The scientific scope extends beyond simple gene discovery by encouraging applicants to incorporate functional and interaction-focused elements when appropriate. This includes functional characterization to test how specific variants influence gene expression or biological pathways, studies of gene-by-gene interactions, gene-by-environment interactions, and more complex gene-by-environment-by-development frameworks that recognize how genetic effects can differ across life stages or developmental windows. Pharmacogenetics is also encouraged, reflecting interest in understanding how genetic differences influence medication response, treatment outcomes, adverse effects, or personalized intervention strategies. The FOA also welcomes the inclusion of non-human models as part of a broader translational approach, particularly when they help validate candidate genes, probe mechanisms, or test causal hypotheses that are difficult to examine in humans alone.

Eligibility is broad and includes a wide range of U.S. and non-U.S. applicant organizations, reflecting NIH-wide policies for R01 mechanisms. Eligible applicants include federal, state, county, and local governments; public and private institutions of higher education; independent school districts; special district governments; tribal governments (including federally recognized) and tribal organizations; public housing authorities/Indian housing authorities; nonprofits with or without 501(c)(3) status; for-profit organizations (other than small businesses) as well as small businesses; and other types of organizations. The FOA specifically notes additional eligible categories such as Historically Black Colleges and Universities (HBCUs), Hispanic-serving Institutions, Tribally Controlled Colleges and Universities (TCCUs), Alaska Native and Native Hawaiian Serving Institutions, and Asian American Native American Pacific Islander Serving Institutions (AANAPISIs), along with faith-based or community-based organizations and regional organizations.

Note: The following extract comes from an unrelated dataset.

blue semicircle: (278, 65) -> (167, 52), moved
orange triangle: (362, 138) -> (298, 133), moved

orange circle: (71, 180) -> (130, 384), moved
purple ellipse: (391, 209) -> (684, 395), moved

Foreign organizations and foreign institutions are eligible to apply, non-U.S. components of U.S. organizations are eligible, and foreign components (as defined in the NIH Grants Policy Statement) are allowed, making it open to international collaborations where scientifically justified.

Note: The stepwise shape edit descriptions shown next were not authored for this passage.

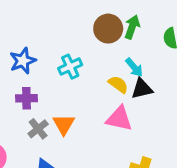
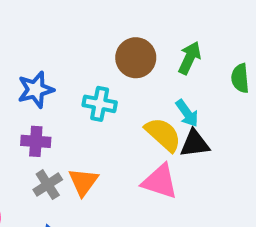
brown circle: (108, 29) -> (136, 58), moved
cyan cross: (70, 67) -> (100, 104), turned 30
yellow semicircle: (118, 84) -> (163, 134), size x1.4

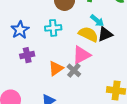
pink triangle: (160, 181) -> (81, 55), moved, turned -30
orange triangle: (83, 182) -> (56, 68), turned 35
gray cross: (48, 185) -> (74, 70), moved

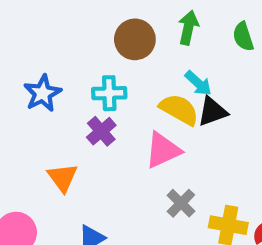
purple cross: (27, 55) -> (101, 131), moved, turned -32
orange triangle: (56, 68) -> (63, 177), moved, turned -35
gray cross: (74, 70) -> (181, 203), moved

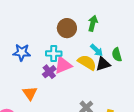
green semicircle: (243, 37) -> (117, 55), moved
blue star: (43, 93) -> (22, 52), turned 30
pink triangle: (163, 150) -> (63, 65), moved

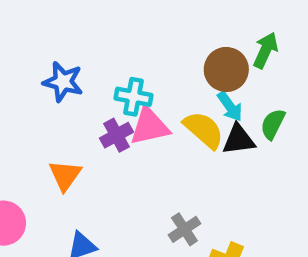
green arrow: (93, 23) -> (265, 50), moved
brown circle: (67, 28) -> (226, 69), moved
green semicircle: (117, 55) -> (273, 124), turned 32

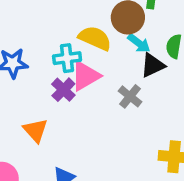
yellow semicircle: (204, 130) -> (95, 38), moved
gray cross: (184, 229) -> (130, 96), moved

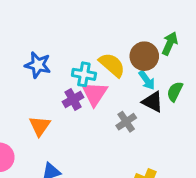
black triangle: (153, 65) -> (153, 102), turned 35
pink triangle: (85, 76) -> (95, 94), turned -44

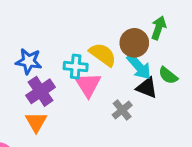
cyan arrow: (147, 80) -> (139, 67), size x1.4
green semicircle: (175, 92) -> (168, 75), turned -72
purple cross: (73, 99) -> (41, 91), moved, size x1.4

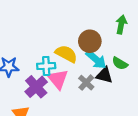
green arrow: (159, 28) -> (121, 25), moved
purple cross: (41, 91) -> (36, 87), moved
gray cross: (122, 110) -> (86, 83), moved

From an administrative standpoint, this is a discretionary NIH grant using the R01 funding instrument within the education and health funding activity category. The original closing date listed in the source data is January 7, 2020, and the record creation date is January 10, 2017. An award ceiling is not specified in the provided listing, which is common for many NIH R01 opportunities where budgets depend on project scope and NIH policy rather than a single fixed cap. Overall, the FOA is designed to push the field toward biologically grounded, analytically rigorous discoveries in addiction genetics that can help explain risk, illuminate mechanisms, and ultimately support improved prevention and treatment strategies for addiction and its related co-morbidities.

  • The National Institutes of Health in the education, health sector is offering a public funding opportunity titled "Discovering Novel Targets: The Molecular Genetics of Drug Addiction and Related Co-Morbidities (R01)" and is now available to receive applicants.
  • Interested and eligible applicants and submit their applications by referencing the CFDA number(s): 93.279.
  • This funding opportunity was created on 2017-01-10.
  • Applicants must submit their applications by 2020-01-07. (Agency may still review applications by suitable applicants for the remaining/unused allocated funding in 2026.)
  • Eligible applicants include: State governments, County governments, City or township governments, Special district governments, Independent school districts, Public and State controlled institutions of higher education, Native American tribal governments (Federally recognized), Public housing authorities/Indian housing authorities, Native American tribal organizations (other than Federally recognized tribal governments), Nonprofits having a 501 (c) (3) status with the IRS, other than institutions of higher education, Nonprofits that do not have a 501 (c) (3) status with the IRS, other than institutions of higher education, Private institutions of higher education, For-profit organizations other than small businesses, Small businesses, Others.